Meaning it is 255.255.255.240

240 = 128+64+32+16 (2^7 + 2^6 + 2^5 + 2^4)

To find the available Ip addresses for /28, same reasoning than above (magic number is 16 here)

So They are FROM xxx.xxx.210.65 TO xxx.xxx.210.78

xxx.xxx.210.79 is not allowed (broadcast) and in

this case you have 14 available addresses

dan_track · ‎05-02-2006

Hi

Thanks for the reply.

Could you please tell me the following:

1) Why are there 4 bits reserved for subnetting?

2) Would my new command be:

"ip address dmz xxx.xxx.210.73 255.255.248.0" ?

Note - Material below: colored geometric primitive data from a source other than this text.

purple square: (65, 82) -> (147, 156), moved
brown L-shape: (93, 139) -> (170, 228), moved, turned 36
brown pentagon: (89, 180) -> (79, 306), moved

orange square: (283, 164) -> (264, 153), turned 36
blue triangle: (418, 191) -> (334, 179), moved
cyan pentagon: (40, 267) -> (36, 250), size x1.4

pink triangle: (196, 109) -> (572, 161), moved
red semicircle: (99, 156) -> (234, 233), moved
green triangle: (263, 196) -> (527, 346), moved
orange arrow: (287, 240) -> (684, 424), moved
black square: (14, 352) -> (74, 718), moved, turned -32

2) How to remove the ip address command from teh pix. When I enter "no" as a prefix to the sttement teh pix says "no" not supported for "ip address".

Thanks in advance

Dan

Richard Burts · ‎05-02-2006

To answer your question: the number of bits reserved for subnetting is variable and the number of bits used depends on how many IP addresses you need to have in the subnet. When you established a requirement for 8 addresses, then the smallest subnet that has that many addresses uses 4 bits for subnetting. There is a solution that would work using 5 bits - but that would not be as efficient.

Your new command would be

ip address dmz xxx.xxx.210.73 255.255.255.240

when you enter the new command it should over-write (or erase) the old command.

HTH

Rick

HTH

Rick

dan_track · ‎05-03-2006

Hi

I appreciate this may have not fit into the question, but just as a sanity check, could someone please verify my calculations.

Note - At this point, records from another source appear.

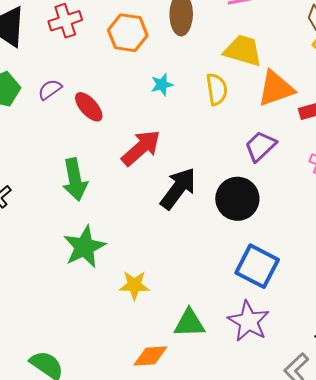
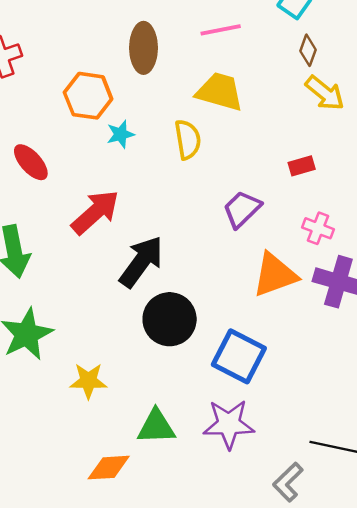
orange hexagon: (128, 33) -> (88, 96), moved
orange triangle: (276, 88) -> (275, 275), moved
black circle: (237, 199) -> (170, 319), moved
purple star: (248, 321) -> (229, 424), turned -30

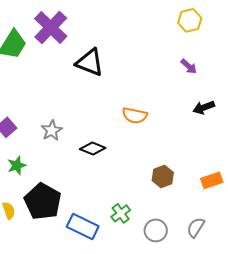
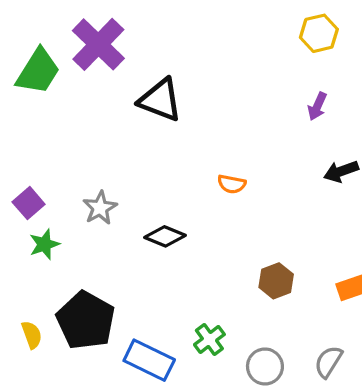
purple arrow: (189, 66) -> (317, 106), turned 72
orange semicircle: (135, 115) -> (232, 184), size x0.7
green star: (17, 165) -> (44, 244), moved

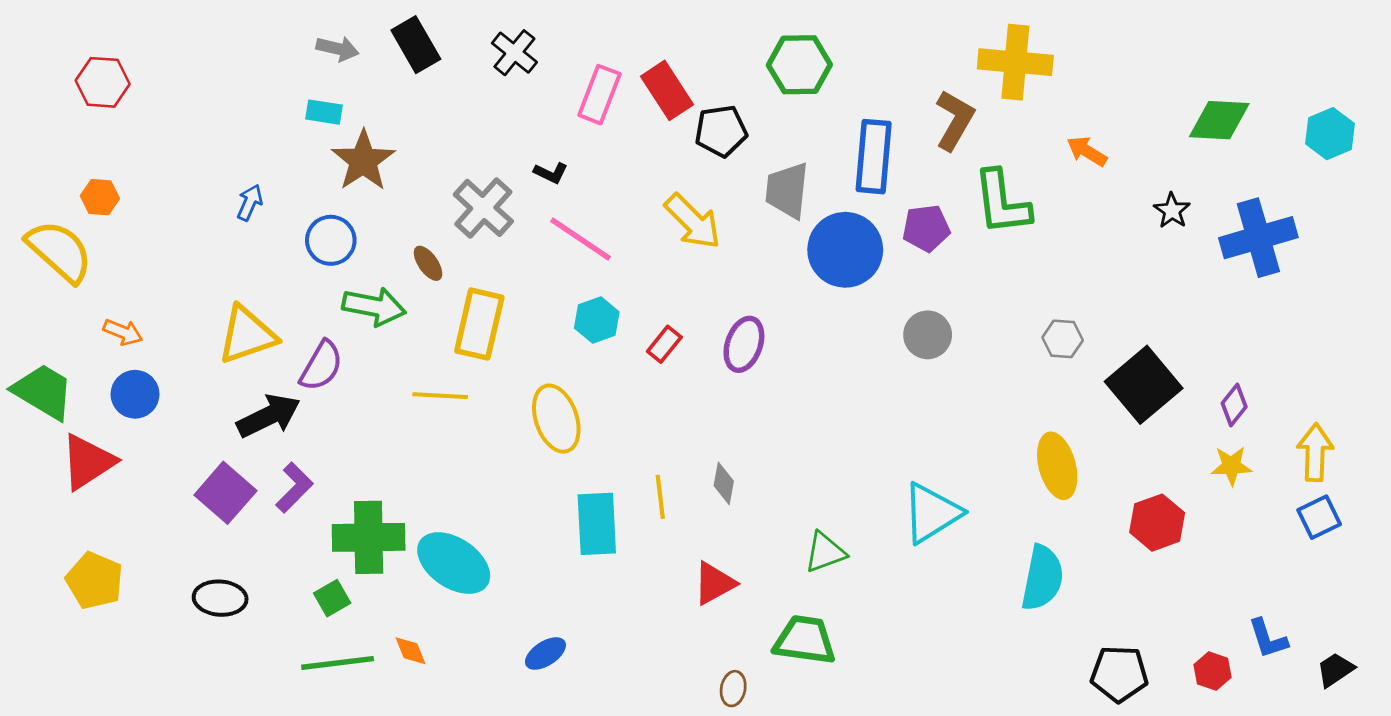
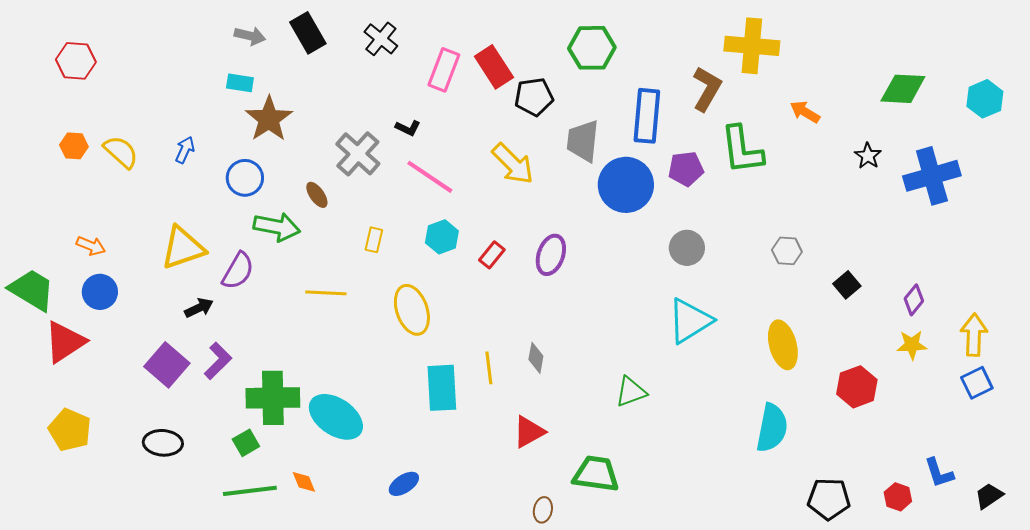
yellow semicircle: (59, 251) -> (121, 152), moved, size x0.7
yellow rectangle: (479, 324) -> (374, 240), moved, size x0.5
black square: (1144, 385) -> (847, 285), size x0.5
black arrow: (269, 416) -> (199, 308), size x0.6
cyan triangle: (932, 513) -> (690, 321), moved
green triangle: (825, 552) -> (631, 392), moved

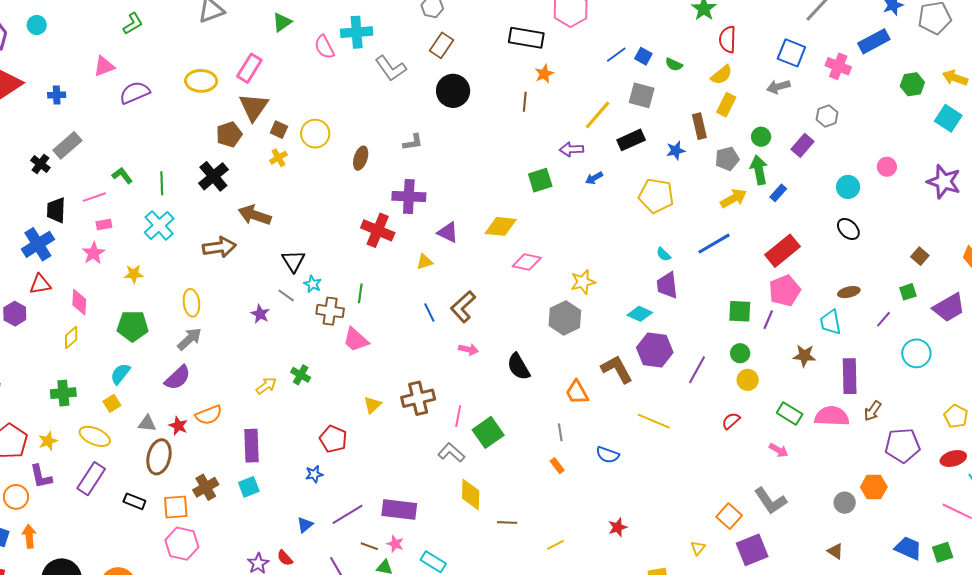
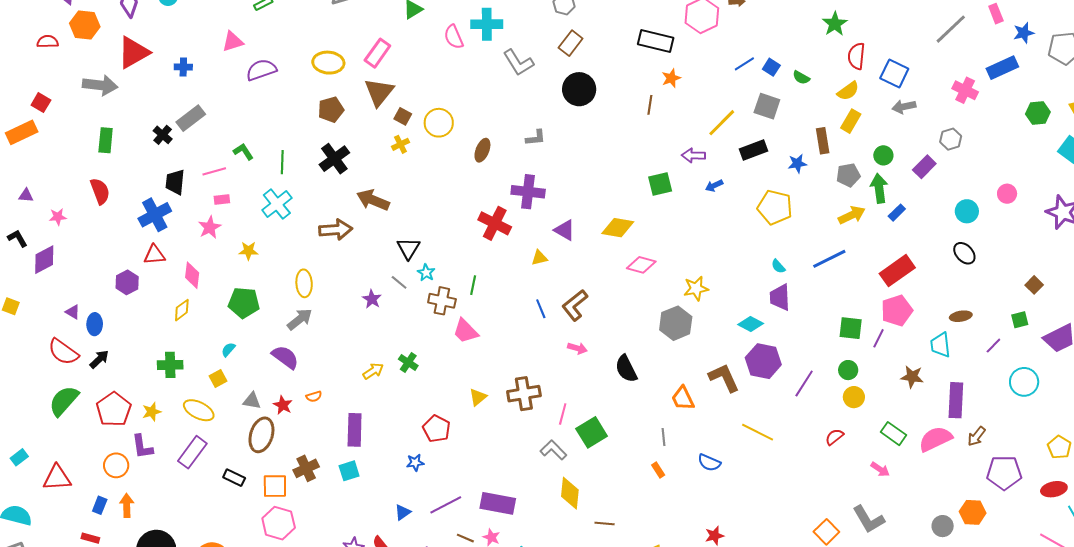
blue square: (791, 53) -> (894, 74), moved
brown pentagon: (229, 134) -> (331, 110), moved
cyan semicircle: (120, 374) -> (228, 350), size x0.7
purple semicircle: (178, 378) -> (285, 357), turned -104
orange semicircle: (209, 415) -> (314, 396), size x0.6
pink semicircle: (832, 416) -> (935, 439), turned -32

If I want a subnet with a total of 8 ip's (so 6 usable ip's, one network, one broadcast)

Would the following sets of subnets be correct?

xxx.xxx.210.64-xxx.xxx.210.72

xxx.xxx.210.73-xxx.xxx.210.81

xxx.xxx.210.82-xxx.xxx.210.90

Thanks for your help

Dan

grant.maynard · ‎05-02-2006

.72 is the network number for that subnet.